CT burden calculation. How to calculate Current Transformer burden
Before starting the discussion about CT or current transformer burden calculation we should know what is a burden!!!!!!
Burden is something which irritates?!!!! Actually burden is some additional load, which you need to bear.
Just like that the current transformer also need to drive some load which is called burden of CT or current transformer. Now what are the burdens?
For knowing that we need to understand what are the elements that are connected with the current Transformer. A protection class CT or current transformer has relays connected with it. And a metering class CT has mainly ammeter and multifunction meter connected with it.

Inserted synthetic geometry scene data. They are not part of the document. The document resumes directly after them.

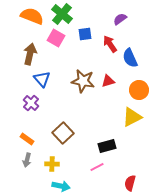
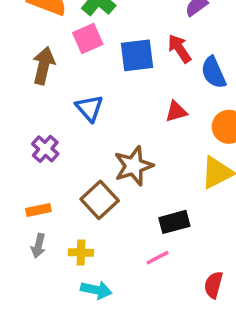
blue square: (85, 34) -> (137, 55), moved, size x1.5
pink square: (56, 38) -> (88, 38), turned 36
blue triangle: (42, 79) -> (89, 108), moved
brown star: (83, 81) -> (134, 166), moved, turned -30
orange rectangle: (27, 139) -> (38, 210), turned -48

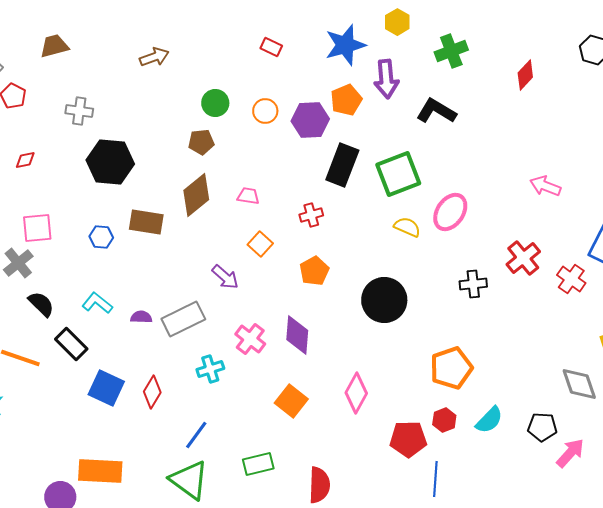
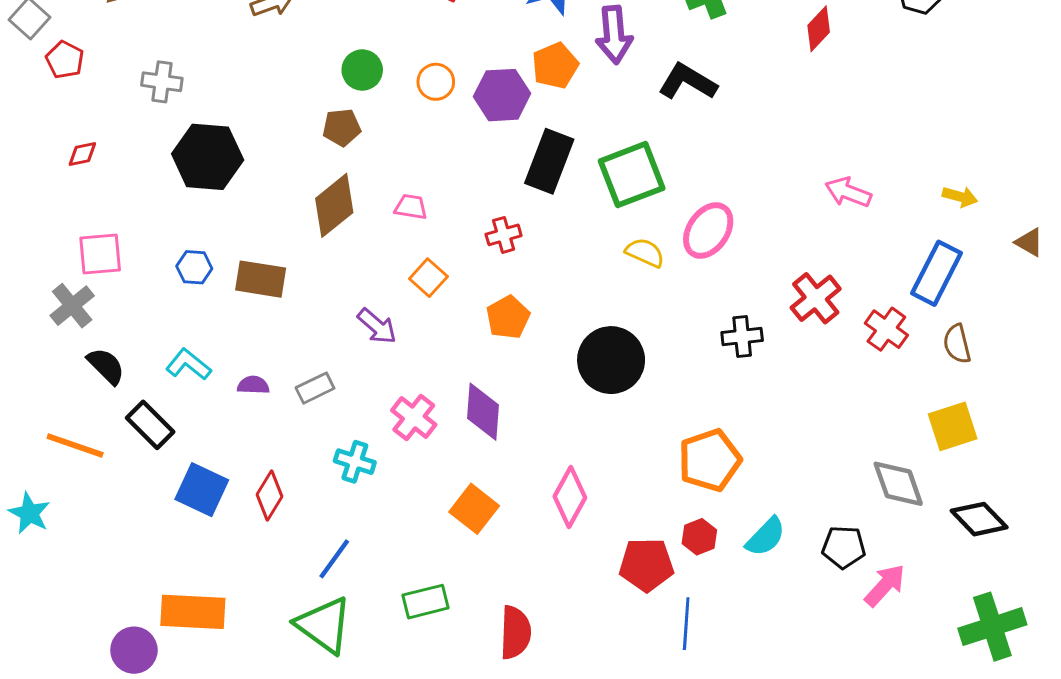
brown rectangle: (146, 222) -> (261, 279), moved
gray rectangle: (183, 319) -> (315, 388), size x0.6
cyan cross: (210, 369) -> (355, 462), turned 36

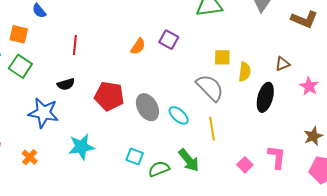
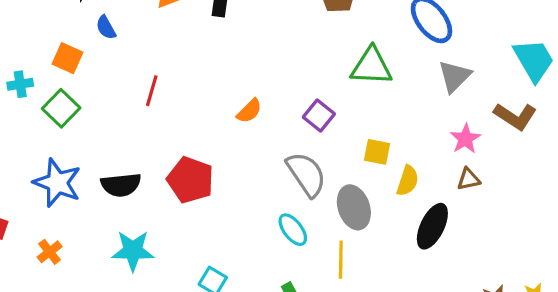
purple square: (169, 40) -> (319, 116), moved
black semicircle: (66, 84) -> (121, 185), moved, size x1.4
pink star: (309, 86) -> (465, 139), moved
gray semicircle: (210, 88) -> (306, 174), moved
gray ellipse: (147, 107) -> (354, 207), moved
blue star: (44, 113) -> (57, 183), moved

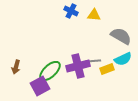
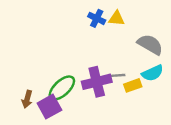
blue cross: (71, 11) -> (97, 18), moved
brown arrow: (16, 67) -> (27, 99), moved

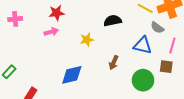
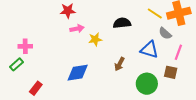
pink cross: (15, 19) -> (25, 46), moved
pink arrow: (51, 32) -> (77, 29), moved

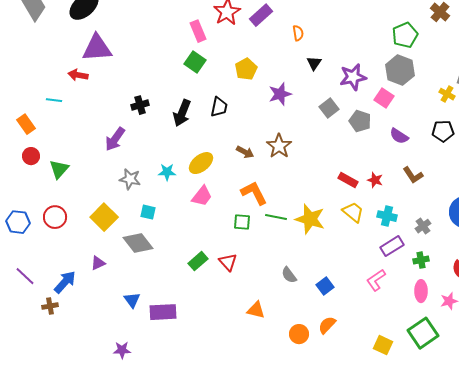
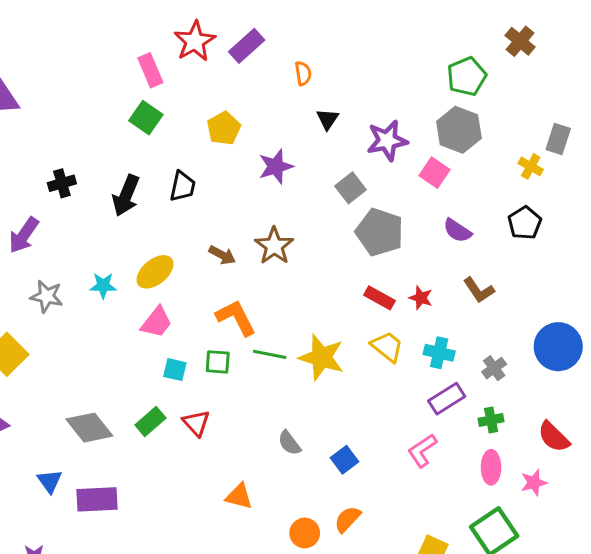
gray pentagon: (360, 121) -> (380, 232), moved, size x1.4
black pentagon: (443, 131) -> (525, 223), turned -30
cyan square: (148, 212) -> (175, 370), moved
gray diamond: (138, 243) -> (89, 428), moved

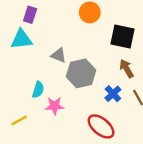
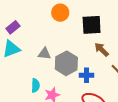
purple rectangle: (30, 15) -> (13, 27), turned 48
blue cross: (113, 94) -> (86, 75), moved, turned -32

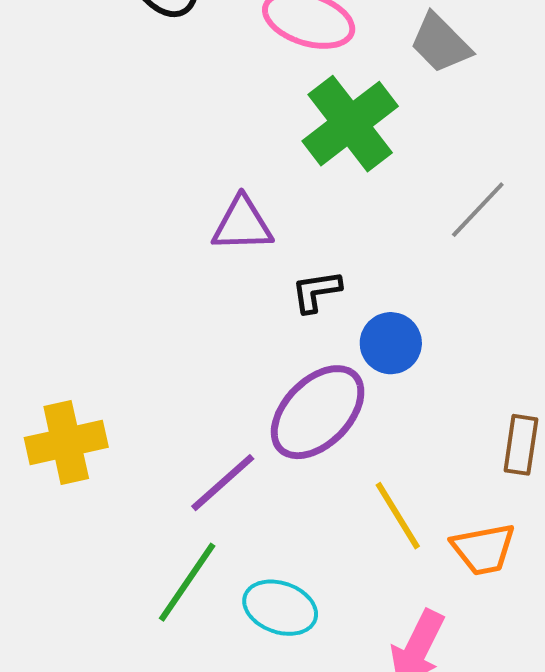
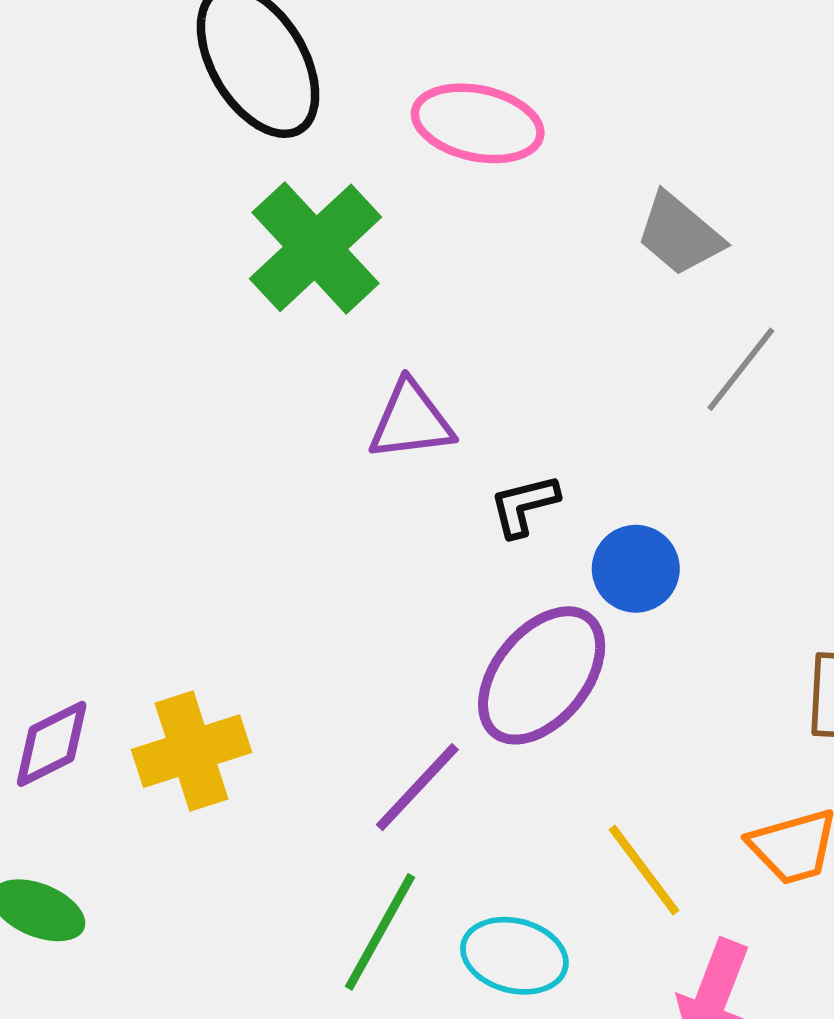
gray trapezoid: (440, 43) -> (680, 234), moved
green cross: (350, 124) -> (316, 248), moved
yellow line: (398, 516) -> (644, 870), moved

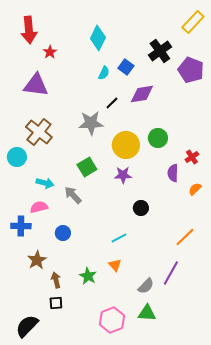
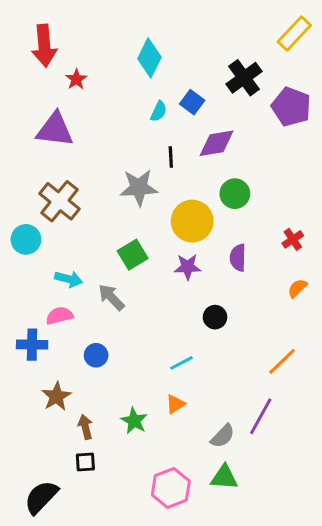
black line: (112, 103) -> (171, 157), turned -48
green circle: (158, 138) -> (235, 194), moved
purple semicircle: (173, 173) -> (238, 258), moved
orange triangle: (115, 265) -> (175, 404), turned 40

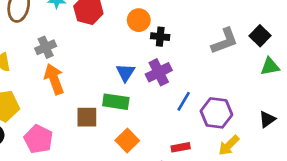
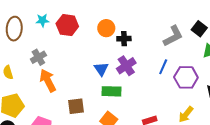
blue line: (184, 101) -> (163, 67), moved
green rectangle: (116, 102) -> (111, 91), moved
purple hexagon: (216, 113) -> (186, 77), moved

All this instruments has a small amount of power demand which is imposed on the current Transformer as burden of CT.
So basically sum of power demand of the instruments connected with the CT is called burden of CT.
Now for outdoor switchyard what happened the current Transformer is installed on field. But the relay, MFM, ammeter etc are installed a certain distance away from the CT location, inside a panel. And this distance is connected via cable. So now there is a power loss in the cable, so that loss will also be included in CT burden calculation.
This is called lead burden. However lead burden js applicable mostly for CT installed at out door. Now,
Single line diagram of metering and protection https://electricaltechnologyrishi.blogspot.com |
Let us consider this picture. Here we can see a an Ammeter, a Tri vector meter and an MFM is connected in series with the current Transformer. So their VA rating will be added to the burden of CT.
Now from a typical catalogue of MFM and ammeter we have found that
Ammeter has a burden of around 0.9 VA.
MFM has burden of 0.5 VA (MFM has two burden, one is on CT and the other one is on PT)
And TVM has a burden of say 0.6 VA.
So their total VA demand=2 VA.
Now we will calculate the lead burden. It is assumed that CTs are outdoor type, and they are connected with the meters with cable. Now we will find out the power loss in the cable.
Three line diagram of metering connection to CT https://electricaltechnologyrishi.blogspot.com |
So from the above diagram we can see that each CT is connected to the meter. So for completing the operating circuit(i.e. you can see that as per the ammeter selector switch position two leads will be connected between CT and meters, so we need to consider two cable) two nos. of cable runs are required, so we need to calculate the power loss for two runs. Generally 2.5 sq. mm Cu cables are used for such connection, so we will also consider the same.
2.5 sq mm Cu cable has resistance of 9.8 Ohm/ km.
Let's say the metering panels and CTs are 100 m away so we need to calculate resistance of 200 m cable. 200 is considered for to and fro run.
So total resistance will be 9.8*200/1000=1.96 Ohm
Say CT secondary rating is 1A, so total power loss=I^2*R=1*1*1.96=1.96 VA.
So, total burden will be 2+1.96=3.96 VA
So CT selected VA should be minimum 5 VA, however considerable margins are kept to burden selection.
Say the burden is selected as 15 VA.
Now let us see the condition for protection CT.
Relay connection to the current Transformer https://electricaltechnologyrishi.blogspot.com |
From the diagram we can see the connection of the Relay with the CT. Here also for calculating the lead burden our consideration will similar as that for protection.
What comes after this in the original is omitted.